A: By considering $t_1=t_2=...=t_{2n}$, the sum of the coefficients is the $2n$th moment of $W(1)$, $(2n-1)!!$, which is the number of paths of length $2n$ in Young's lattice from the empty partition to itself.
I haven't yet proven the following, but I think induction should work.

Conjecture:
The indices of the terms with positive coefficients correspond to Dyck words, so the number of terms in $E[W(t_1)W(t_2)...W(t_{2n})]$ is the $n$th Catalan number. $t_1 t_2 t_4$ corresponds to the Dyck word $++-+--$ with pluses in positions $(1, 2, 4)$. 

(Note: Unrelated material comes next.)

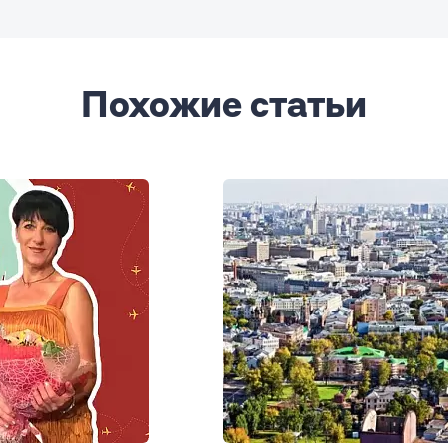
Похожие статьи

The coefficient of the term corresponding to a Dyck word is the number of paths of length $2n$ in Young's lattice from the empty partition to itself such that the partition at each step has size equal to the height of the Dyck path. The coefficient of $t_{i_1}t_{i_2}...t_{i_n}$ is $\prod_{k=1}^n (2k-i_k)$. For example, the coefficient of $t_1 t_2 ... t_n$ equals $\prod_{k=1}^n (2k-k) = n!$ and paths in Young's lattice which ascend $n$ times and then descend $n$ times correspond to pairs of standard tableaux of the same shape, which are in bijection with permutations of $\{1,2,...,n\}$.